◆ TASK GOAL ◆
What you return must be every line below that includes the word "Health".

◆ DATA TO PROCESS ◆
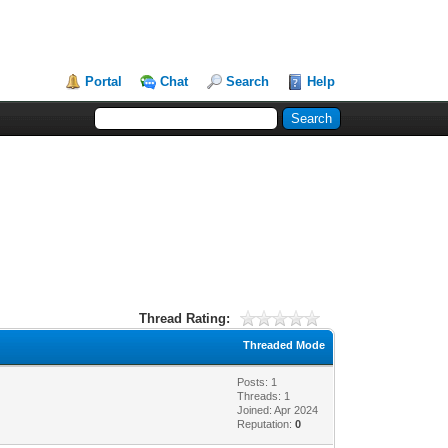
Portal
Chat
Search
Help
Thread Rating:
Threaded Mode
Posts: 1
Threads: 1
Joined: Apr 2024
Reputation:
0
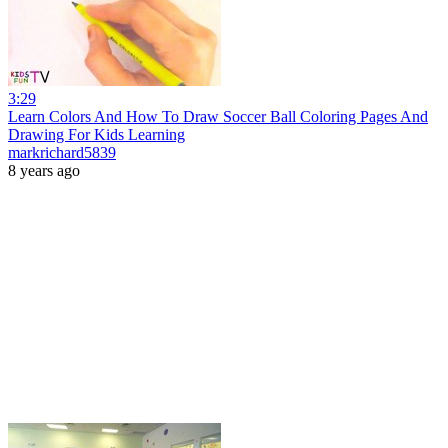
3:29
Learn Colors And How To Draw Soccer Ball Coloring Pages And
Drawing For Kids Learning
markrichard5839
8 years ago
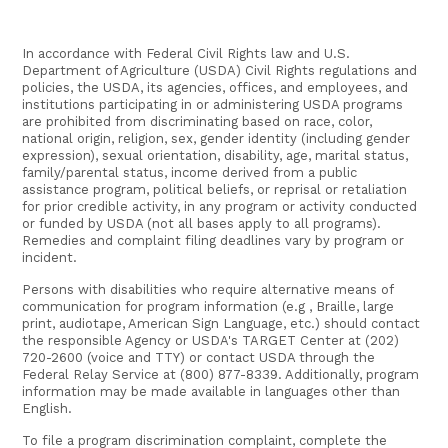
In accordance with Federal Civil Rights law and U.S.
Department of Agriculture (USDA) Civil Rights regulations and
policies, the USDA, its agencies, offices, and employees, and
institutions participating in or administering USDA programs
are prohibited from discriminating based on race, color,
national origin, religion, sex, gender identity (including gender
expression), sexual orientation, disability, age, marital status,
family/parental status, income derived from a public
assistance program, political beliefs, or reprisal or retaliation
for prior credible activity, in any program or activity conducted
or funded by USDA (not all bases apply to all programs).
Remedies and complaint filing deadlines vary by program or
incident.
Persons with disabilities who require alternative means of
communication for program information (e.g , Braille, large
print, audiotape, American Sign Language, etc.) should contact
the responsible Agency or USDA's TARGET Center at (202)
720-2600 (voice and TTY) or contact USDA through the
Federal Relay Service at (800) 877-8339. Additionally, program
information may be made available in languages other than
English.
To file a program discrimination complaint, complete the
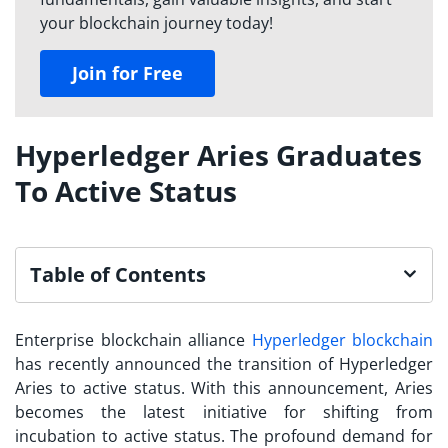
your blockchain journey today!
Join for Free
Hyperledger Aries Graduates
To Active Status
Table of Contents
Enterprise blockchain alliance
Hyperledger blockchain
has recently announced the transition of Hyperledger
Aries to active status. With this announcement, Aries
becomes the latest initiative for shifting from
incubation to active status. The profound demand for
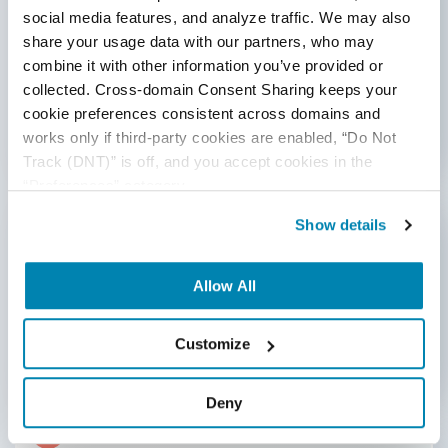
Subject matter experts and experienced testers
social media features, and analyze traffic. We may also 
share your usage data with our partners, who may 
concerning the super apps domain are involved in
combine it with other information you’ve provided or 
feeding quality data to the AI models for training to
collected. Cross-domain Consent Sharing keeps your 
cover real-world user cases. This is extremely
cookie preferences consistent across domains and 
important to train the models to understand super-
works only if third-party cookies are enabled, “Do Not 
apps'
behavior better.
Track (DNT)” is off, and you accept cookies in the 
“Preferences” category.
4
Show details
Select Appropriate AI Models
Prefer AI models that align with the testing
Allow All
objectives, like machine learning models for
predictive analysis, natural language processing for
text-based testing, or computer vision for
Customize
UI testing.
Deny
5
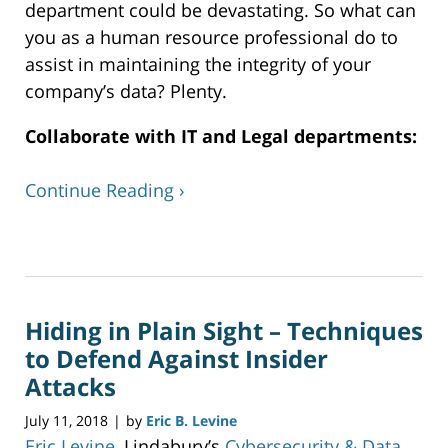
department could be devastating. So what can
you as a human resource professional do to
assist in maintaining the integrity of your
company’s data? Plenty.
Collaborate with IT and Legal departments:
Continue Reading ›
Updated:
December
23,
2019
Hiding in Plain Sight – Techniques
6:55
pm
to Defend Against Insider
Attacks
July 11, 2018
by
Eric B. Levine
|
Eric Levine
, Lindabury’s
Cybersecurity & Data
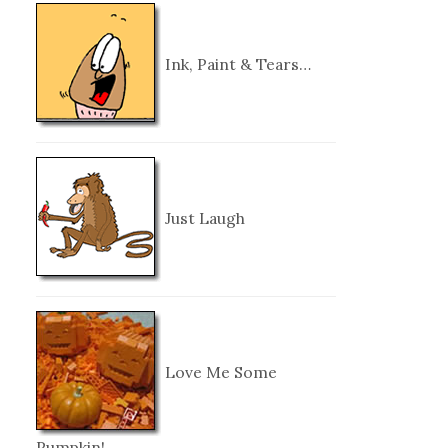
Ink, Paint & Tears…
Just Laugh
Love Me Some
Pumpkin!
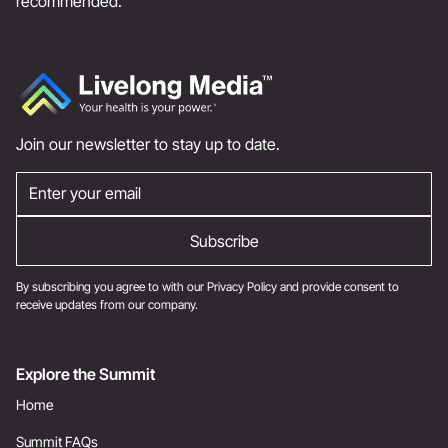
recommended.
Join our newsletter to stay up to date.
By subscribing you agree to with our
Privacy Policy
and provide consent to
receive updates from our company.
Explore the Summit
Home
Summit FAQs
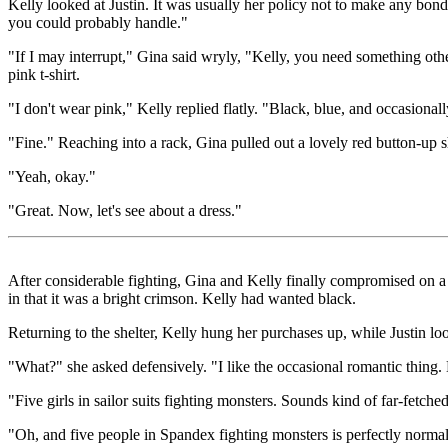
Kelly looked at Justin. It was usually her policy not to make any bond
you could probably handle."
"If I may interrupt," Gina said wryly, "Kelly, you need something oth
pink t-shirt.
"I don't wear pink," Kelly replied flatly. "Black, blue, and occasional
"Fine." Reaching into a rack, Gina pulled out a lovely red button-up s
"Yeah, okay."
"Great. Now, let's see about a dress."
After considerable fighting, Gina and Kelly finally compromised on a n
in that it was a bright crimson. Kelly had wanted black.
Returning to the shelter, Kelly hung her purchases up, while Justin 
"What?" she asked defensively. "I like the occasional romantic thing. B
"Five girls in sailor suits fighting monsters. Sounds kind of far-fetche
"Oh, and five people in Spandex fighting monsters is perfectly normal,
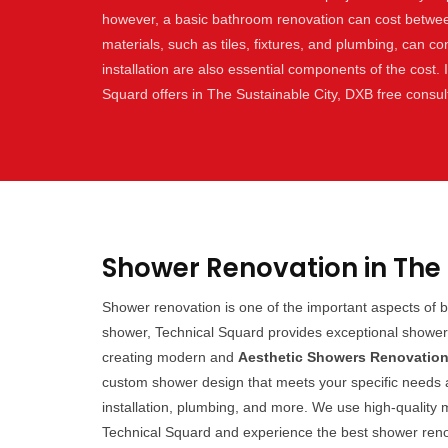
however, a basic bathroom renovation can cost betwe
materials, such as tiles, fixtures, and plumbing, can con
installation are also essential components of the cost.
Squard offers in The Sustainable City, DXB free consul
Shower Renovation in The 
Shower renovation is one of the important aspects of 
shower, Technical Squard provides exceptional shower 
creating modern and
Aesthetic Showers Renovatio
custom shower design that meets your specific needs an
installation, plumbing, and more. We use high-quality m
Technical Squard and experience the best shower renov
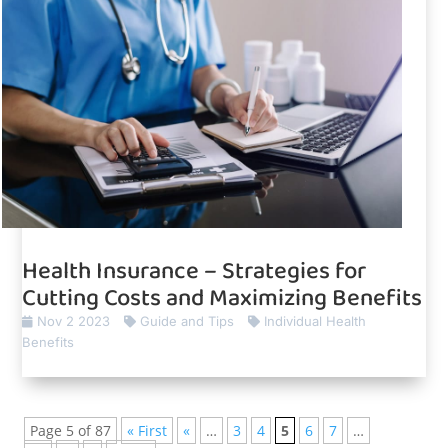
Health Insurance – Strategies for
Cutting Costs and Maximizing Benefits
Nov 2 2023
Guide and Tips
Individual Health
Benefits
Page 5 of 87
« First
«
…
3
4
5
6
7
…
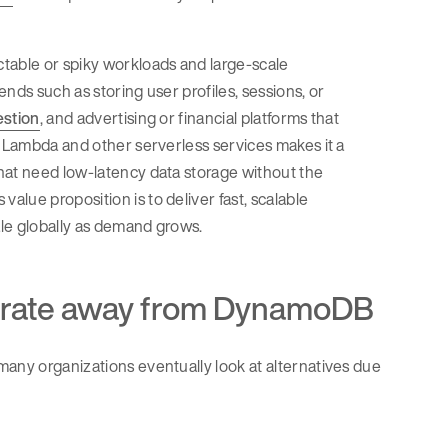
table or spiky workloads and large-scale
nds such as storing user profiles, sessions, or
estion
, and advertising or financial platforms that
S Lambda and other serverless services makes it a
hat need low-latency data storage without the
lue proposition is to deliver fast, scalable
ale globally as demand grows.
rate away from DynamoDB
many organizations eventually look at alternatives due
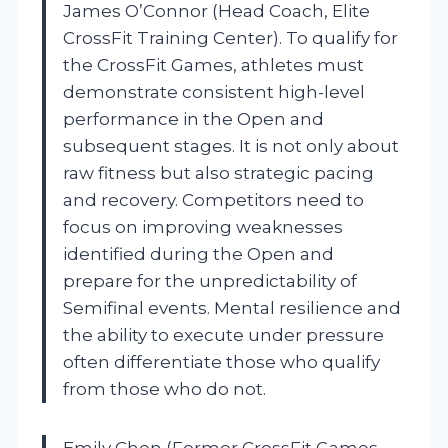
James O’Connor (Head Coach, Elite
CrossFit Training Center). To qualify for
the CrossFit Games, athletes must
demonstrate consistent high-level
performance in the Open and
subsequent stages. It is not only about
raw fitness but also strategic pacing
and recovery. Competitors need to
focus on improving weaknesses
identified during the Open and
prepare for the unpredictability of
Semifinal events. Mental resilience and
the ability to execute under pressure
often differentiate those who qualify
from those who do not.
Emily Chen (Former CrossFit Games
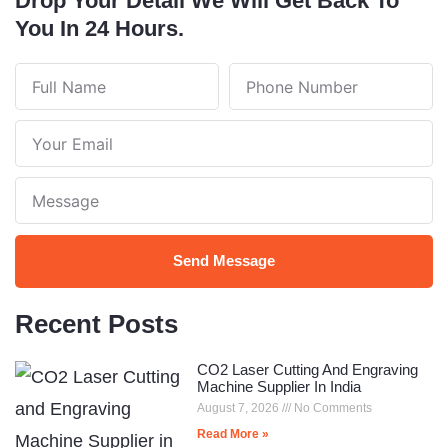
Drop Your Detail We Will Get Back To
You In 24 Hours.
Full
Phone
Name
Number
Your
Email
Note
Send Message
Recent Posts
CO2 Laser Cutting And Engraving
Machine Supplier In India
August 7, 2026
No Comments
Read More »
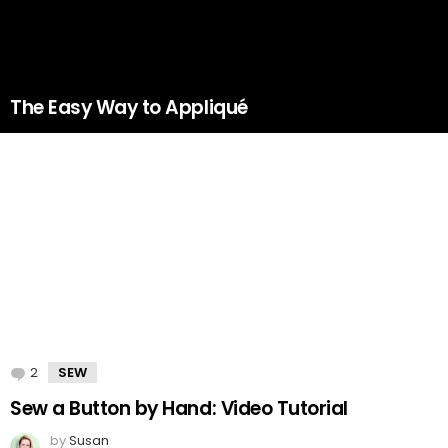
The Easy Way to Appliqué
2
Comments
SEW
Sew a Button by Hand: Video Tutorial
by
Susan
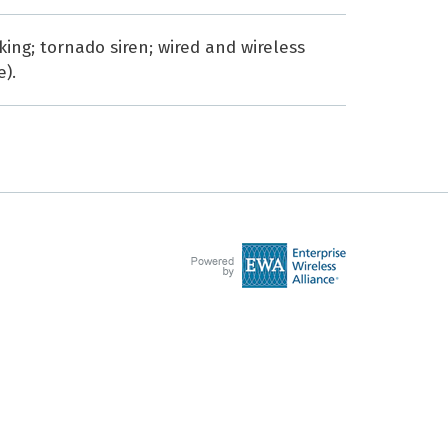
ing; tornado siren; wired and wireless
e).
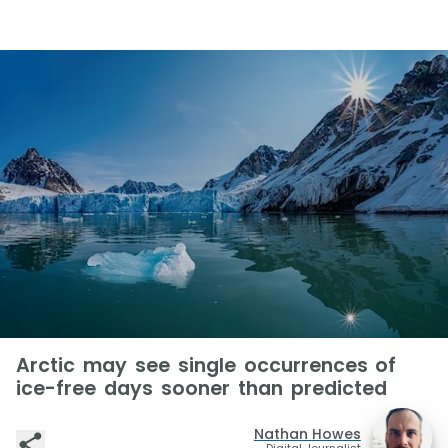
Arctic may see single occurrences of
ice-free days sooner than predicted
Nathan Howes
Digital Journalist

◆ OUTPUT ◆
Health Insurance – Strategies for
Individual Health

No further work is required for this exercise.